Trump to prepare facility at Guantanamo for 30,000 migrants

By Jeff Mason

WASHINGTON (Reuters) -U.S. President Donald Trump said on Wednesday he will order the Pentagon and the Department of Homeland Security to prepare a migrant facility at Guantanamo Bay for as many as 30,000 migrants.

The U.S. naval base in Guantanamo Bay, Cuba, already houses a migrant facility – separate from the high-security U.S. prison for foreign terrorism suspects – that has been used on occasion for decades, including to house Haitians and Cubans picked up at sea.

But a move to house tens of thousands of migrants at the base would again widen the Pentagon’s role in Trump’s crackdown on illegal immigration.

“Today I’m also signing an executive order to instruct the Departments of Defense and Homeland Security to begin preparing the 30,000 person migrant facility at Guantanamo Bay,” Trump said at the White House.

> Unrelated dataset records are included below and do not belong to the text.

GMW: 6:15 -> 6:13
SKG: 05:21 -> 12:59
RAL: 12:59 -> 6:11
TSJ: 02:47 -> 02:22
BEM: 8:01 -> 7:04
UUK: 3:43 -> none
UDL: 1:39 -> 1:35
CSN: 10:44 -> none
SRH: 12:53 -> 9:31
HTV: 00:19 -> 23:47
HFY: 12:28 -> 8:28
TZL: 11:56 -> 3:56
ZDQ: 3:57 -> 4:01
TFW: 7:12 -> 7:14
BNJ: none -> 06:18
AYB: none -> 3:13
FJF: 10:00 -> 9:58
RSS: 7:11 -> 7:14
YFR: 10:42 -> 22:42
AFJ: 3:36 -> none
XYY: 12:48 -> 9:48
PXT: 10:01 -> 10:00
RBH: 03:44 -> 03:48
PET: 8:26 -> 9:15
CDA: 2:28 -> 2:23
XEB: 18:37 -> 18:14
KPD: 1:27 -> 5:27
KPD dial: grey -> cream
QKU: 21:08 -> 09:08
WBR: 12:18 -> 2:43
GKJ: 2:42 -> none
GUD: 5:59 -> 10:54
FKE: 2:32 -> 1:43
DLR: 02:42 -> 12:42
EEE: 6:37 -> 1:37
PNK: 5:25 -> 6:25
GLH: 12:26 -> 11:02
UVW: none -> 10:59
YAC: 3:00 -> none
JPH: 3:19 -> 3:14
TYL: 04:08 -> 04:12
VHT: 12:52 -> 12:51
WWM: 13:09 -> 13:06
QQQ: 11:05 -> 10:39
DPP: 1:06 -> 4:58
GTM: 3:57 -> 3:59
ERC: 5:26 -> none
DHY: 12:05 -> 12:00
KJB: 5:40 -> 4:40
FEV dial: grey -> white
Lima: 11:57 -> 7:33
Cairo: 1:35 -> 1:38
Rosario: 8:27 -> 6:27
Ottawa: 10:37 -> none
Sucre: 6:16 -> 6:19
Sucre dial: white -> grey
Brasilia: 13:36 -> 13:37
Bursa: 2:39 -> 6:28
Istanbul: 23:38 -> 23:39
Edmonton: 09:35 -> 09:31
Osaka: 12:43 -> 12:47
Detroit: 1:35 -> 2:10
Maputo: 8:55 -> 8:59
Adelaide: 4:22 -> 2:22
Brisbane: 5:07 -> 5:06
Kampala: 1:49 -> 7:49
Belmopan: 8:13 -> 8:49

He said the facility would be used to “detain the worst criminal illegal aliens threatening the American people. Some of them are so bad we don’t even trust the countries to hold them because we don’t want them coming back, so we’re going to send them out to Guantanamo. This will double our capacity immediately, right? And, tough.”

The detention facility at Guantanamo Bay was set up in 2002 by then-U.S. President George W. Bush to detain foreign militant suspects following the Sept. 11, 2001, attacks on the United States. There are 15 detainees left in the prison.

But the facility for migrants is separate from the detention center on the base.

On Tuesday, the U.S. military said that it would allow Immigration and Customs Enforcement to detain migrants at Buckley Space Force Base in Colorado.

The decision comes on top of U.S. military deportation flights of migrants out of the country and the deployment of just over 1,600 active-duty troops to the U.S. border with Mexico following Trump’s emergency declaration on immigration last week.